NASA astronauts Scott Kelly and Kjell Lindgren will begin the first of two spacewalks Wednesday morning to service and upgrade the International Space Station. The duo have completed reviewing their procedures, preparing their U.S. spacesuits and organizing their tools inside the U.S. Quest airlock. NASA Television will cover the spacewalk live beginning at 6:30 a.m. EDT.
They will spend six hours and 30 minutes to cover the Alpha Magnetic Spectrometer with a thermal blanket, lubricate the leading edge of the Canadarm2 and route power and data cables for a future docking port. This will be the first spacewalk for both astronauts who will also be assisted from inside the station by Japanese astronaut Kimiya Yui. Monitoring the activities from the ground will be Tracy Caldwell, a veteran of three spacewalks.
Meanwhile, on the Russian side of the orbital laboratory, the trio of veteran cosmonauts stayed focused on their ongoing maintenance and science activities. Sergey Volkov spent time assisting Kelly and Lindgren today then looked at how the immune system is affected by stress in space. One-Year crew member Mikhail Kornienko explored blood circulation adaptation then worked on cargo transfers from the Progress 60 resupply ship. Oleg Kononenko studied material physics as he observed plasma crystals and liquid crystals.

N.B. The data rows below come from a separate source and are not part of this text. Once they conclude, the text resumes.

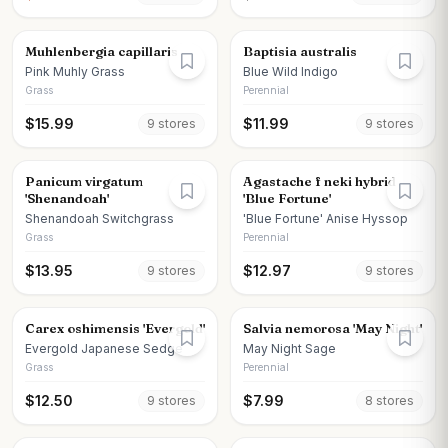
Muhlenbergia capillaris
Baptisia australis
Pink Muhly Grass
Blue Wild Indigo
Grass
Perennial
$
15.99
$
11.99
9
store
s
9
store
s
Panicum virgatum
Agastache f neki hybrid
'Shenandoah'
'Blue Fortune'
Shenandoah Switchgrass
'Blue Fortune' Anise Hyssop
Grass
Perennial
$
13.95
$
12.97
9
store
s
9
store
s
Carex oshimensis 'Evergold'
Salvia nemorosa 'May Night'
Evergold Japanese Sedge
May Night Sage
Grass
Perennial
$
12.50
$
7.99
9
store
s
8
store
s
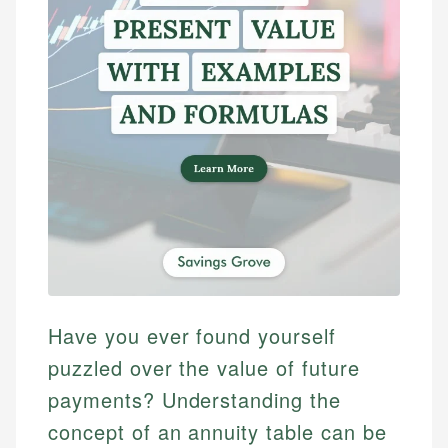
Have you ever found yourself
puzzled over the value of future
payments? Understanding the
concept of an annuity table can be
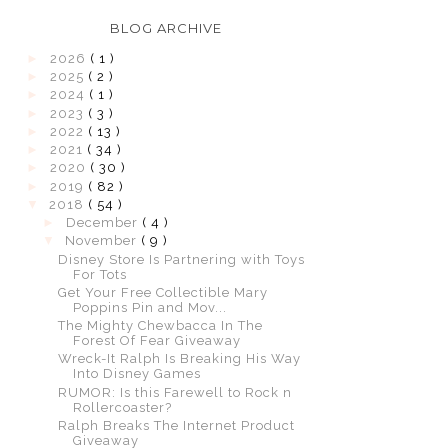
BLOG ARCHIVE
►
2026
( 1 )
►
2025
( 2 )
►
2024
( 1 )
►
2023
( 3 )
►
2022
( 13 )
►
2021
( 34 )
►
2020
( 30 )
►
2019
( 82 )
▼
2018
( 54 )
►
December
( 4 )
▼
November
( 9 )
Disney Store Is Partnering with Toys
For Tots
Get Your Free Collectible Mary
Poppins Pin and Mov...
The Mighty Chewbacca In The
Forest Of Fear Giveaway
Wreck-It Ralph Is Breaking His Way
Into Disney Games
RUMOR: Is this Farewell to Rock n
Rollercoaster?
Ralph Breaks The Internet Product
Giveaway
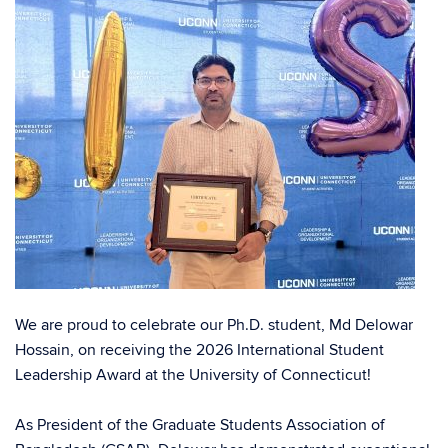
We are proud to celebrate our Ph.D. student,
Md Delowar
Hossain
, on receiving the 2026 International Student
Leadership Award at the University of Connecticut!
As President of the Graduate Students Association of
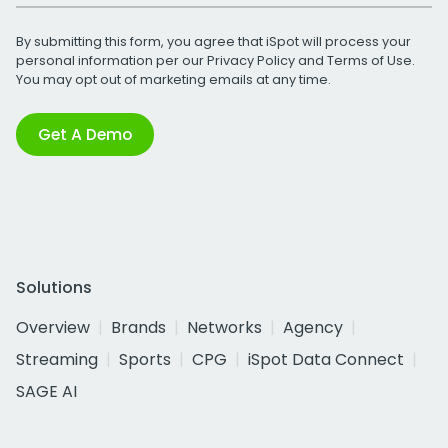
By submitting this form, you agree that iSpot will process your
personal information per our
Privacy Policy
and
Terms of Use
.
You may opt out of marketing emails at any time.
Get A Demo
Solutions
Overview
Brands
Networks
Agency
Streaming
Sports
CPG
iSpot Data Connect
SAGE AI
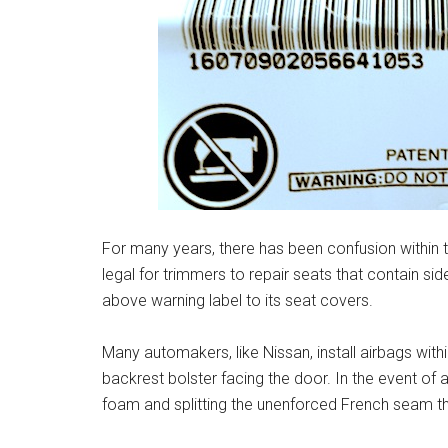
For many years, there has been confusion within t
legal for trimmers to repair seats that contain si
above warning label to its seat covers.
Many automakers, like Nissan, install airbags with
backrest bolster facing the door. In the event of a
foam and splitting the unenforced French seam th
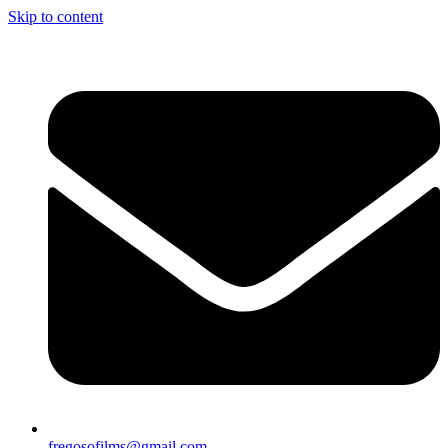
Skip to content
fregosofilms@gmail.com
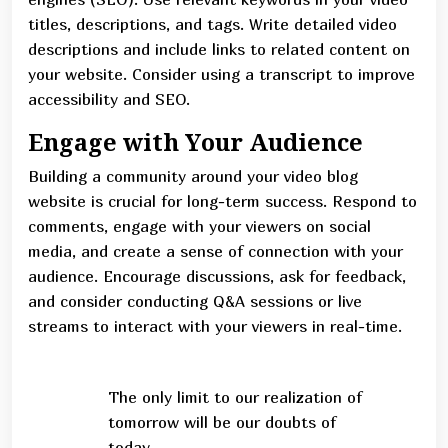
titles, descriptions, and tags. Write detailed video
descriptions and include links to related content on
your website. Consider using a transcript to improve
accessibility and SEO.
Engage with Your Audience
Building a community around your video blog
website is crucial for long-term success. Respond to
comments, engage with your viewers on social
media, and create a sense of connection with your
audience. Encourage discussions, ask for feedback,
and consider conducting Q&A sessions or live
streams to interact with your viewers in real-time.
The only limit to our realization of
tomorrow will be our doubts of
today.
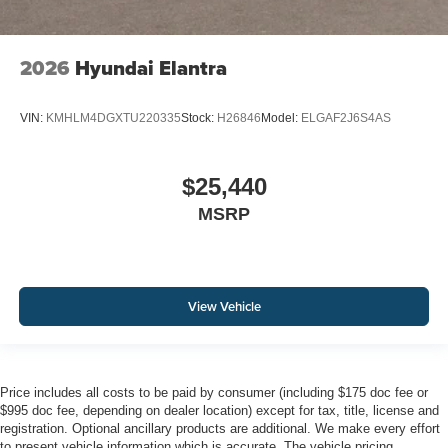
2026
Hyundai Elantra
VIN:
KMHLM4DGXTU220335
Stock:
H26846
Model:
ELGAF2J6S4AS
$25,440
MSRP
View Vehicle
Price includes all costs to be paid by consumer (including $175 doc fee or
$995 doc fee, depending on dealer location) except for tax, title, license and
registration. Optional ancillary products are additional. We make every effort
to present vehicle information which is accurate. The vehicle pricing,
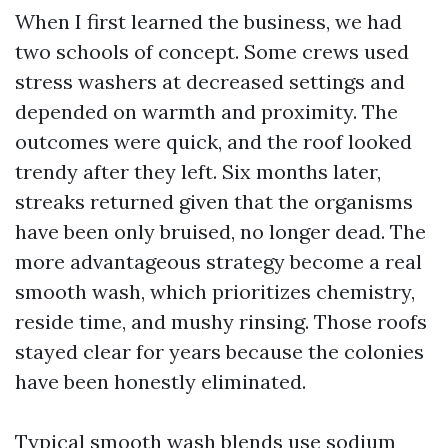
When I first learned the business, we had
two schools of concept. Some crews used
stress washers at decreased settings and
depended on warmth and proximity. The
outcomes were quick, and the roof looked
trendy after they left. Six months later,
streaks returned given that the organisms
have been only bruised, no longer dead. The
more advantageous strategy become a real
smooth wash, which prioritizes chemistry,
reside time, and mushy rinsing. Those roofs
stayed clear for years because the colonies
have been honestly eliminated.
Typical smooth wash blends use sodium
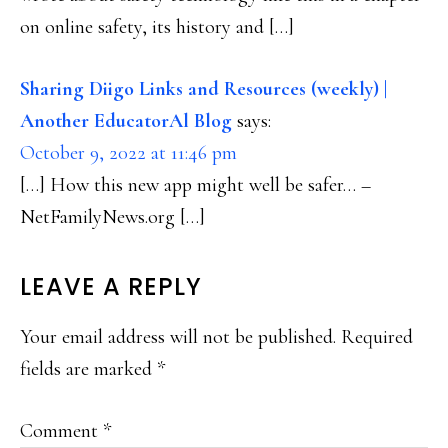
on online safety, its history and […]
Sharing Diigo Links and Resources (weekly) |
Another EducatorAl Blog
says:
October 9, 2022 at 11:46 pm
[…] How this new app might well be safer… –
NetFamilyNews.org […]
LEAVE A REPLY
Your email address will not be published.
Required
fields are marked
*
Comment
*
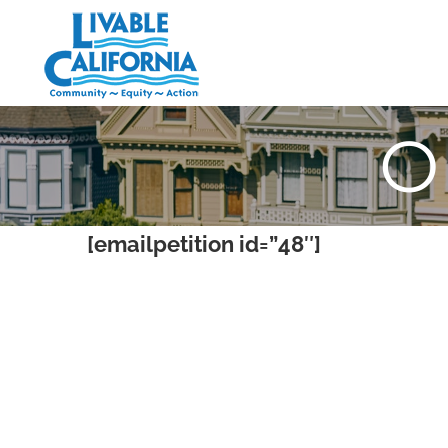
Skip
to
content
O
[emailpetition id=”48″]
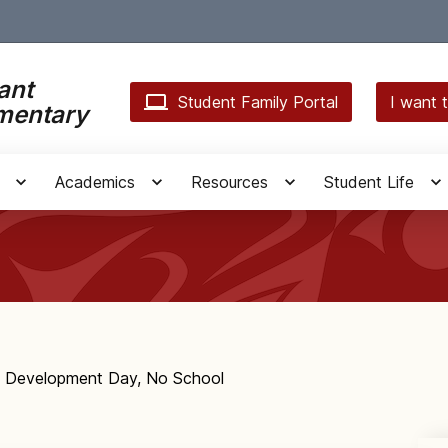
ant
Student Family Portal
I want t
mentary
Academics
Resources
Student Life
l Development Day, No School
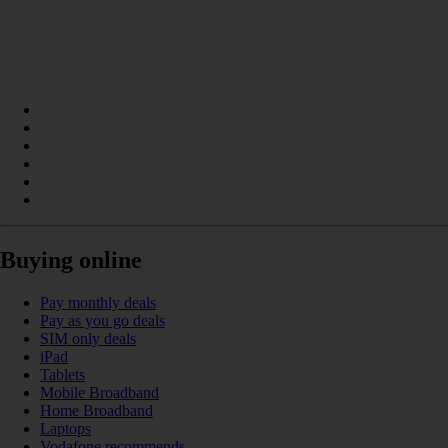
Buying online
Pay monthly deals
Pay as you go deals
SIM only deals
iPad
Tablets
Mobile Broadband
Home Broadband
Laptops
Vodafone recommends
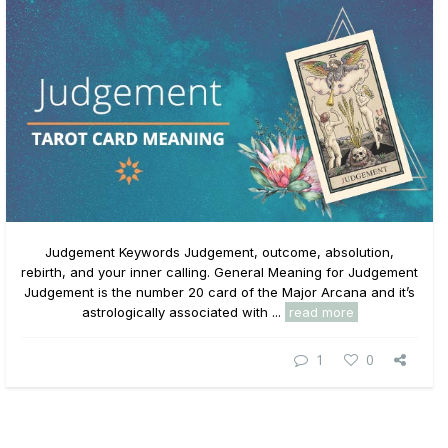
Judgement Keywords Judgement, outcome, absolution,
rebirth, and your inner calling. General Meaning for Judgement
Judgement is the number 20 card of the Major Arcana and it’s
astrologically associated with ...
read more
1
0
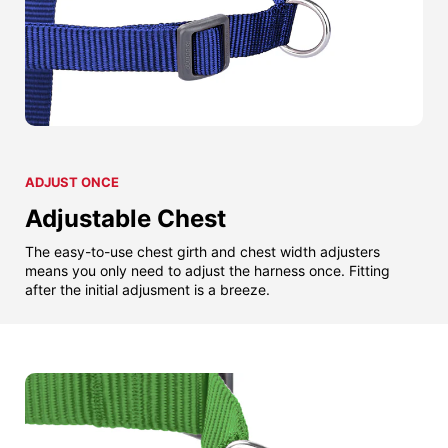
ADJUST ONCE
Adjustable Chest
The easy-to-use chest girth and chest width adjusters
means you only need to adjust the harness once. Fitting
after the initial adjusment is a breeze.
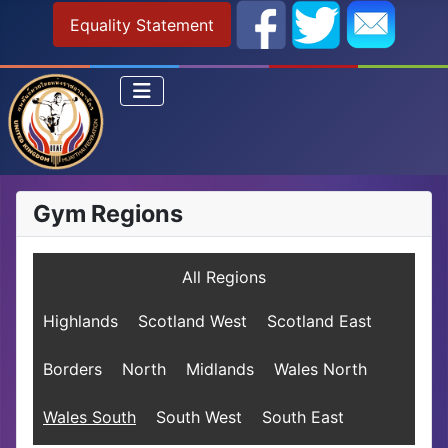
Equality Statement
Gym Regions
All Regions
Highlands
Scotland West
Scotland East
Borders
North
Midlands
Wales North
Wales South
South West
South East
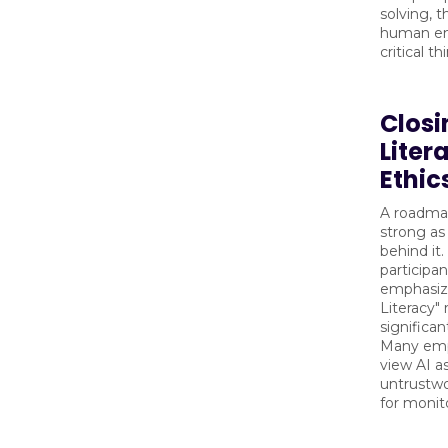
solving, t
human e
critical th
Closi
Liter
Ethic
A roadmap
strong as
behind it
participan
emphasize
Literacy"
significan
Many empl
view AI a
untrustwo
for monit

Scott Kelly Prepares For a Spacewalk
Expedition 45 Commander Scott Kelly tries on his spacesuit inside the U.S. Quest airlock of the International Space Station. Kelly and Flight Engineer Kjell Lindgren will venture outside the station for a pair of spacewalks, the first of their careers, on Wednesday, Oct. 28 and Friday, Nov. 6.
The Oct. 28 spacewalk is set to last six hours and 30 minutes after Kelly and Lindgren set their spacesuits to battery power. It will be the 32nd U.S. spacewalk, and will focus on station upgrades and maintenance tasks, including installing a thermal cover on the Alpha Magnetic Spectrometer, which is a state-of-the-art particle physics detector that has been attached to the station since 2011. NASA TV coverage will begin at 6:30 a.m. EDT.